We evaluate far-field tsunami hazard in the Indian Ocean Basin based on hydrodynamic simulations of ten case studies of possible mega earthquakes at the major seismic zones surrounding the basin. They represent worst-case scenarios of seismic rupture along the full extent of seismogenic faults having supported large earthquakes in the historical record. In a series of numerical experiments in which the source parameters of the 2004 Sumatra tsunami are allowed to vary one by one, while keeping the seismic moment and the fault orientation unchanged, we document that the main patterns of far-field tsunami amplitudes are remarkably robust with respect to nominal variations in such parameters as hypocentral depth, exact centroid location, and slip distribution on the fault plane. These results validate the concept of modelling case scenarios of potential future earthquakes whose source is by definition imprecise.

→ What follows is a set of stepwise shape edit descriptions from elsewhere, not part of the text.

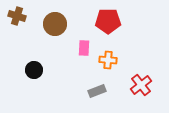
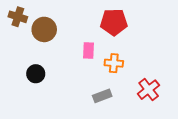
brown circle: (55, 24) -> (44, 29), moved

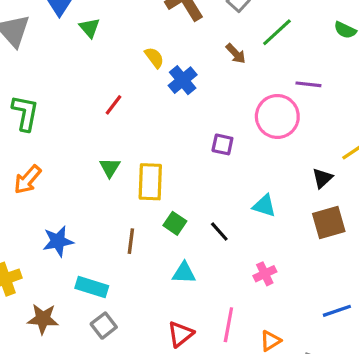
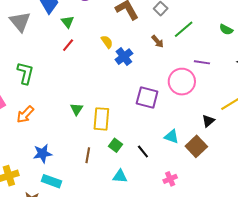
red line: (113, 105) -> (68, 45), moved
purple square: (222, 144) -> (147, 97), size x1.6
brown square: (329, 223) -> (196, 146), moved, turned -30
cyan rectangle: (92, 287) -> (51, 181), moved

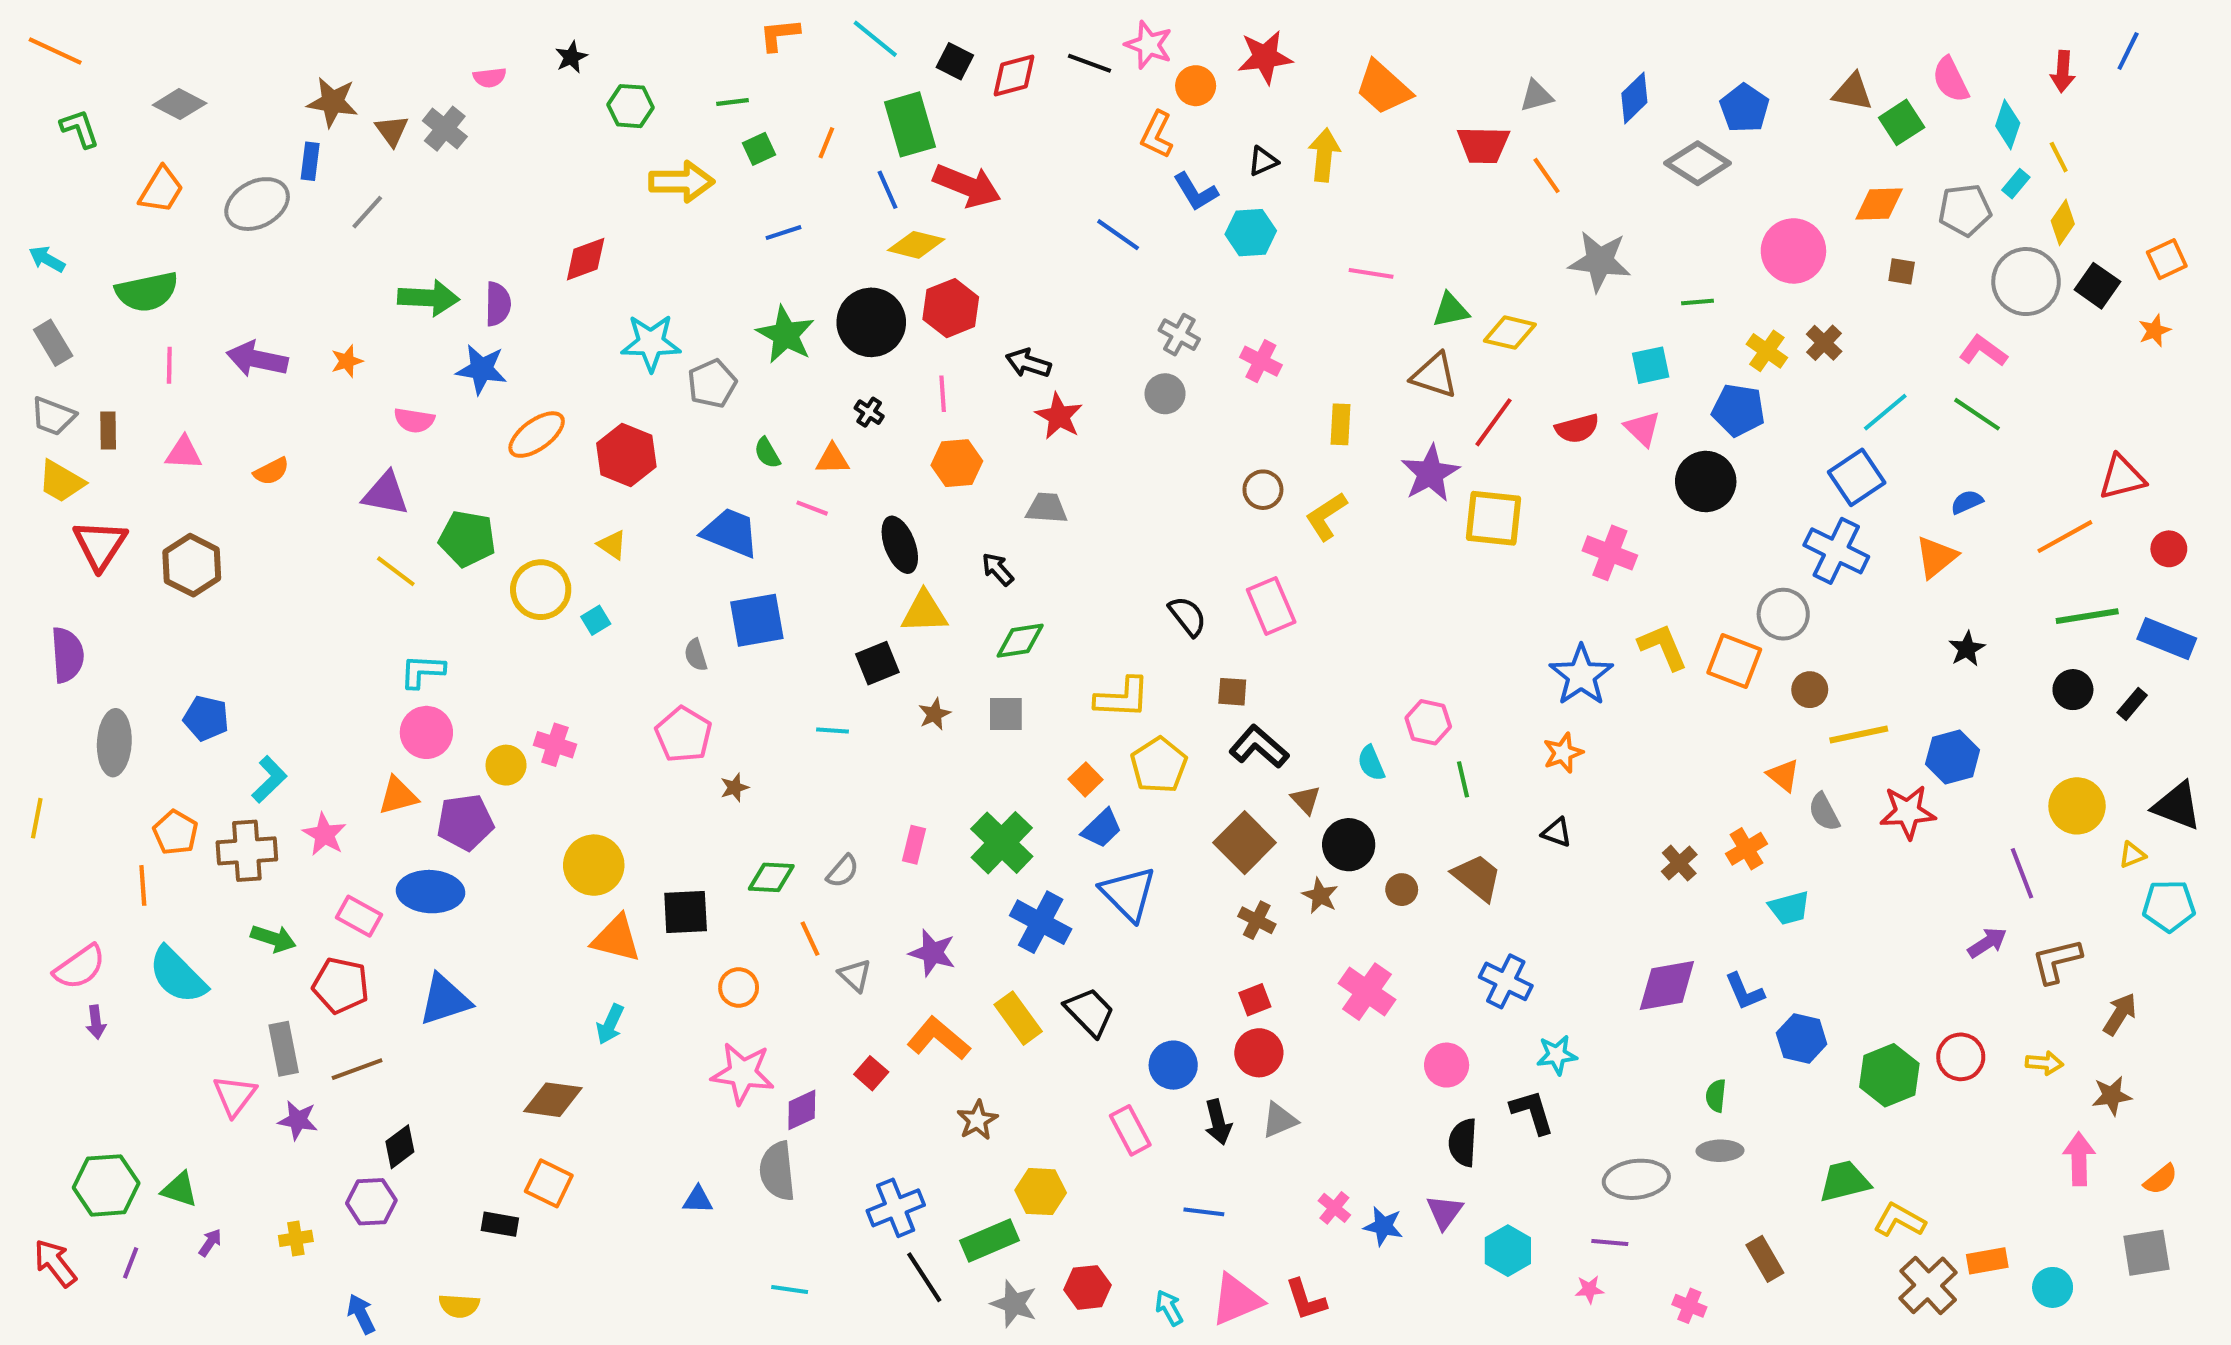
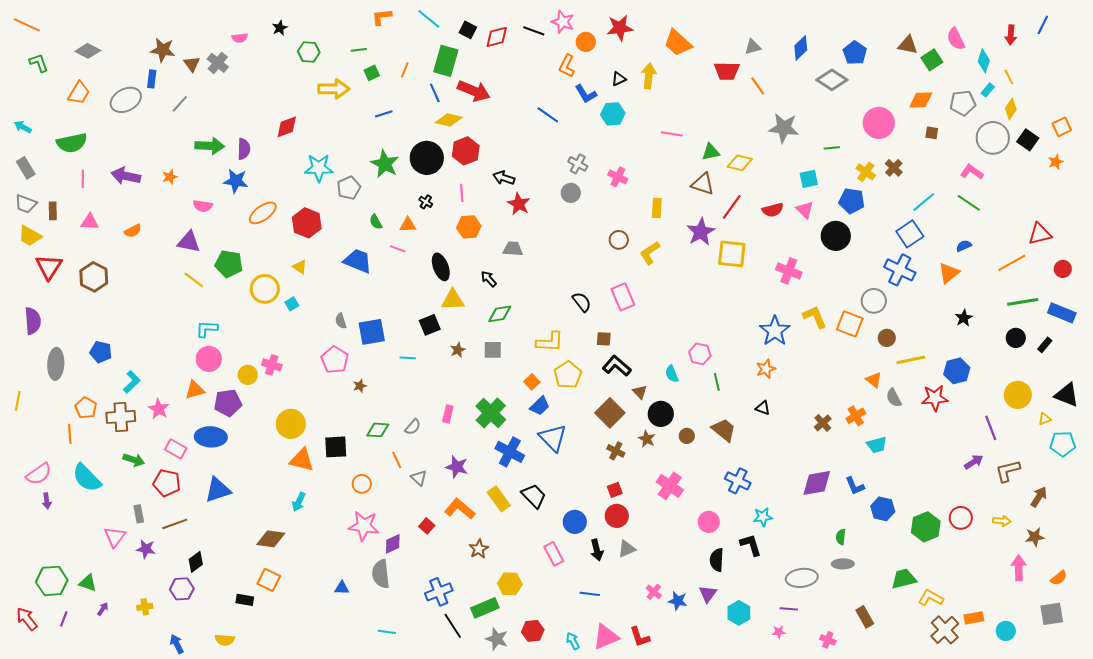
green rectangle: (910, 124) -> (446, 61), turned 32
blue square: (757, 620) -> (372, 332), moved
gray rectangle: (284, 1049) -> (139, 514), size x0.7

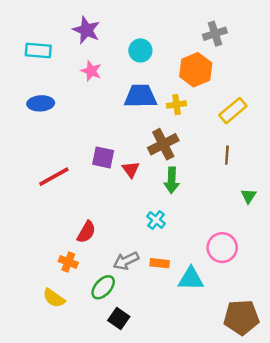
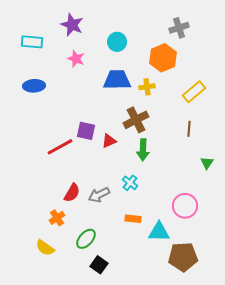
red triangle: (131, 169) -> (109, 141), turned 42
red line: (54, 177) -> (60, 147), moved
gray arrow: (126, 261) -> (99, 195), moved
orange cross: (68, 262) -> (57, 218), turned 35
brown pentagon: (241, 317) -> (183, 257), moved

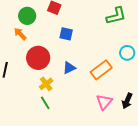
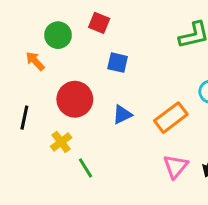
orange arrow: (20, 34) -> (35, 61), moved
yellow cross: (46, 84) -> (61, 142), moved

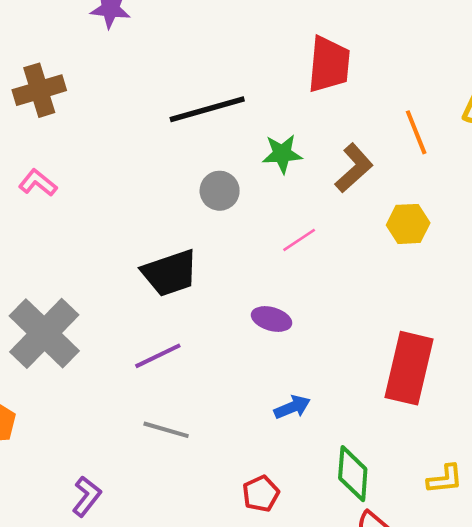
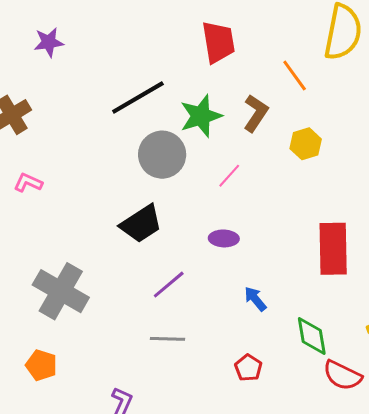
green star: (282, 154) -> (201, 116), size x1.4
gray circle: (220, 191) -> (162, 155), size x1.6
purple line: (158, 356) -> (169, 285), moved
blue arrow: (292, 407) -> (255, 299), turned -92

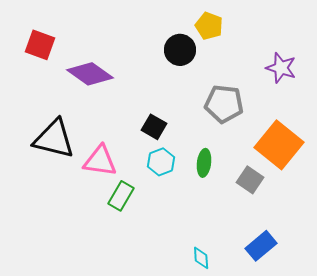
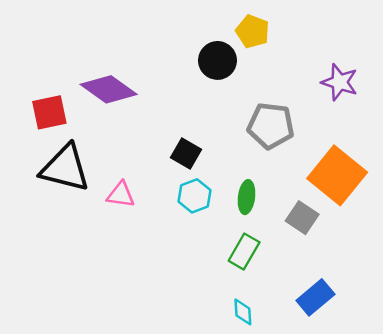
red square: (40, 45) -> (49, 112), moved, turned -32
pink triangle: (100, 161) -> (121, 195), size x0.7
green rectangle: (121, 196) -> (244, 251), moved

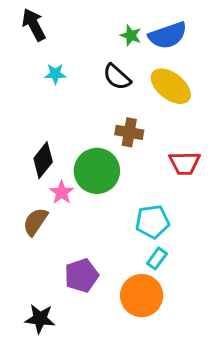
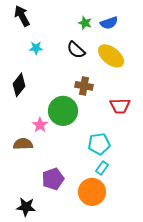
blue semicircle: (168, 35) -> (109, 23), size x0.7
black diamond: (43, 160) -> (19, 85), moved
brown semicircle: (35, 222) -> (23, 144), turned 54

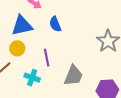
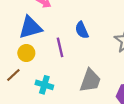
blue semicircle: (55, 24) -> (82, 30), moved
purple line: (47, 58) -> (60, 47), moved

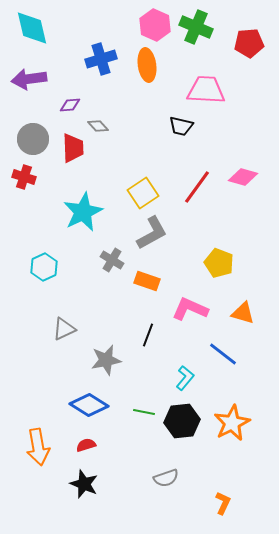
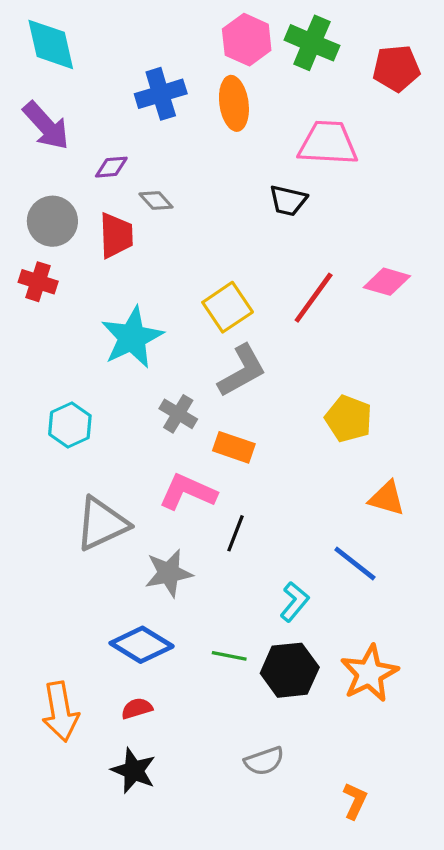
purple arrow: (29, 79) -> (46, 126), turned -124
pink L-shape: (190, 309) -> (188, 492), moved
gray triangle: (64, 329) -> (102, 524), size x1.5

We consider seismic sources located at the extremities of the 2004 Sumatra–Andaman rupture, namely along the southern coast of Sumatra and in the Andaman–Myanmar province; along the Makran coast of Pakistan and Iran; and also along the southern coast of Java, where the possibility of a large interplate thrust earthquake cannot be entirely dismissed. The results of our hydrodynamic simulations indicate that the distribution of maximum amplitudes in the Indian Ocean Basin is primarily controlled by the classical effect of source directivity, and additionally by refraction and focusing along bathymetric features. As a result, many provinces in the basin could be threatened by higher tsunami amplitudes than in 2004. This pattern is particularly important along the coast of East Africa, from Somalia to and including South Africa, in Madagascar and the Mascarene Islands, especially under a South Sumatra scenario involving an earthquake comparable to, or even possibly larger than, the 1833 event, whose epicentral area is widely believed to be under enhanced seismic risk as a result of stress transfer from the 2004 and 2005 ruptures to the northwest, possibly even in the wake of the 2007 Bengkulu earthquakes.